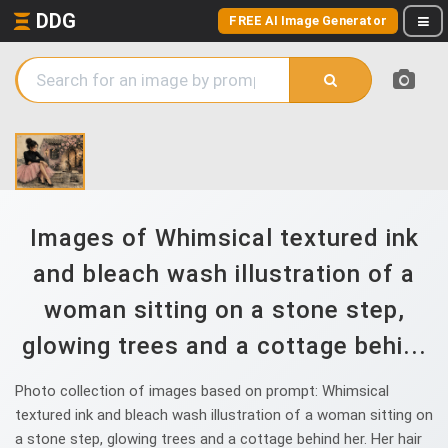
DDG
FREE AI Image Generator
Images of Whimsical textured ink
and bleach wash illustration of a
woman sitting on a stone step,
glowing trees and a cottage behi...
Photo collection of images based on prompt: Whimsical
textured ink and bleach wash illustration of a woman sitting on
a stone step, glowing trees and a cottage behind her. Her hair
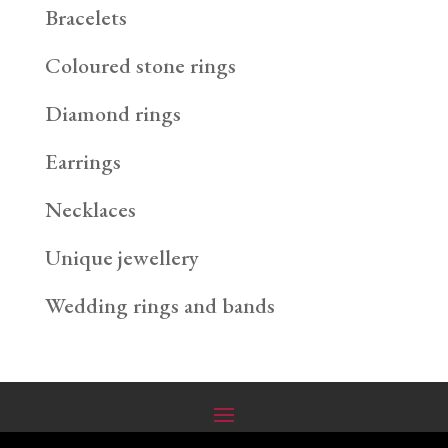
Bracelets
Coloured stone rings
Diamond rings
Earrings
Necklaces
Unique jewellery
Wedding rings and bands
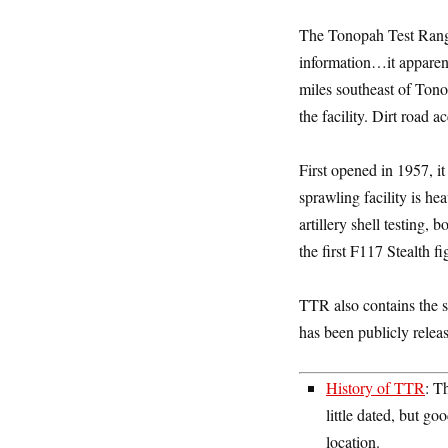
The Tonopah Test Range
information…it apparent
miles southeast of Tono
the facility. Dirt road a
First opened in 1957, i
sprawling facility is h
artillery shell testing,
the first F117 Stealth f
TTR also contains the 
has been publicly releas
History of TTR
: T
little dated, but 
location.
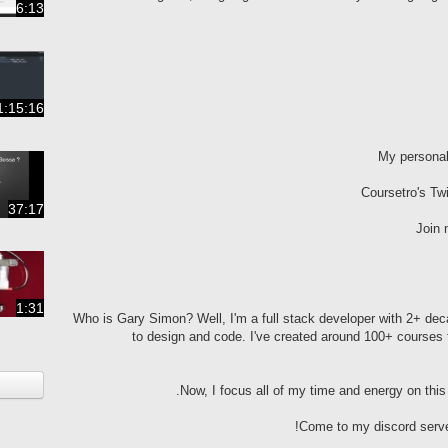
6:13
1:15:16
My persona
Coursetro's Twi
37:17
Join 
1:31
Who is Gary Simon? Well, I'm a full stack developer with 2+ de
to design and code. I've created around 100+ courses 
Now, I focus all of my time and energy on thi
Come to my discord serve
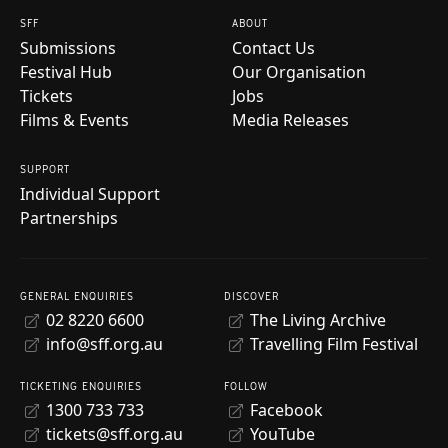
SFF
ABOUT
Submissions
Contact Us
Festival Hub
Our Organisation
Tickets
Jobs
Films & Events
Media Releases
SUPPORT
Individual Support
Partnerships
GENERAL ENQUIRIES
DISCOVER
02 8220 6600
The Living Archive
info@sff.org.au
Travelling Film Festival
TICKETING ENQUIRIES
FOLLOW
1300 733 733
Facebook
tickets@sff.org.au
YouTube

[Task to complete]: What is needed is an exact copy of every entry, with the pictures removed.

[Answer box]:
DDG
FREE AI Image Generator
Images of Whimsical textured ink
and bleach wash illustration of a
woman sitting on a stone step,
glowing trees and a cottage behi...
Photo collection of images based on prompt: Whimsical
textured ink and bleach wash illustration of a woman sitting on
a stone step, glowing trees and a cottage behind her. Her hair
Bracelets
Coloured stone rings
Diamond rings
Earrings
Necklaces
Unique jewellery
Wedding rings and bands
The Tonopah Test Range
information…it apparent
miles southeast of Tono
the facility. Dirt road a
First opened in 1957, i
sprawling facility is h
artillery shell testing,
the first F117 Stealth f
TTR also contains the 
has been publicly releas
History of TTR
: T
little dated, but 
location.
6:13
1:15:16
My persona
Coursetro's Twi
37:17
Join 
1:31
Who is Gary Simon? Well, I'm a full stack developer with 2+ de
to design and code. I've created around 100+ courses 
Now, I focus all of my time and energy on thi
Come to my discord serve
SFF
ABOUT
Submissions
Contact Us
Festival Hub
Our Organisation
Tickets
Jobs
Films & Events
Media Releases
SUPPORT
Individual Support
Partnerships
GENERAL ENQUIRIES
DISCOVER
02 8220 6600
The Living Archive
info@sff.org.au
Travelling Film Festival
TICKETING ENQUIRIES
FOLLOW
1300 733 733
Facebook
tickets@sff.org.au
YouTube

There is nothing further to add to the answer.